Task:
Among the records below, find the line that has "communication satellite existant."; from there, give the lines again exactly, and stop after the line that has "des informations en".

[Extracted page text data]
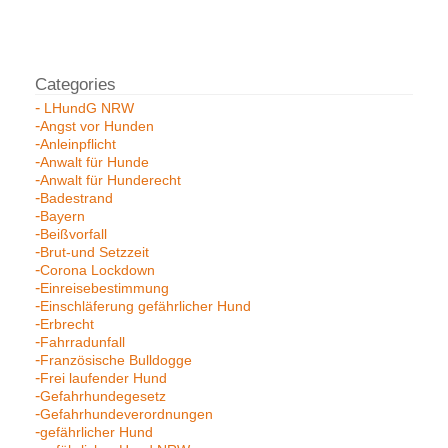
LHundG NRW
Angst vor Hunden
Anleinpflicht
Anwalt für Hunde
Anwalt für Hunderecht
Badestrand
Bayern
Beißvorfall
Brut-und Setzzeit
Corona Lockdown
Einreisebestimmung
Einschläferung gefährlicher Hund
Erbrecht
Fahrradunfall
Französische Bulldogge
Frei laufender Hund
Gefahrhundegesetz
Gefahrhundeverordnungen
gefährlicher Hund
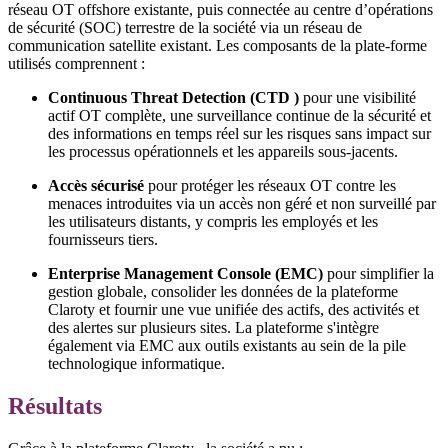
réseau OT offshore existante, puis connectée au centre d’opérations
de sécurité (SOC) terrestre de la société via un réseau de
communication satellite existant. Les composants de la plate-forme
utilisés comprennent :
Continuous Threat Detection (CTD )
pour une visibilité
actif OT complète, une surveillance continue de la sécurité et
des informations en temps réel sur les risques sans impact sur
les processus opérationnels et les appareils sous-jacents.
Accès sécurisé
pour protéger les réseaux OT contre les
menaces introduites via un accès non géré et non surveillé par
les utilisateurs distants, y compris les employés et les
fournisseurs tiers.
Enterprise Management Console (EMC)
pour simplifier la
gestion globale, consolider les données de la plateforme
Claroty et fournir une vue unifiée des actifs, des activités et
des alertes sur plusieurs sites. La plateforme s'intègre
également via EMC aux outils existants au sein de la pile
technologique informatique.
Résultats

Exercise result:
communication satellite existant. Les composants de la plate-forme
utilisés comprennent :
Continuous Threat Detection (CTD )
pour une visibilité
actif OT complète, une surveillance continue de la sécurité et
des informations en temps réel sur les risques sans impact sur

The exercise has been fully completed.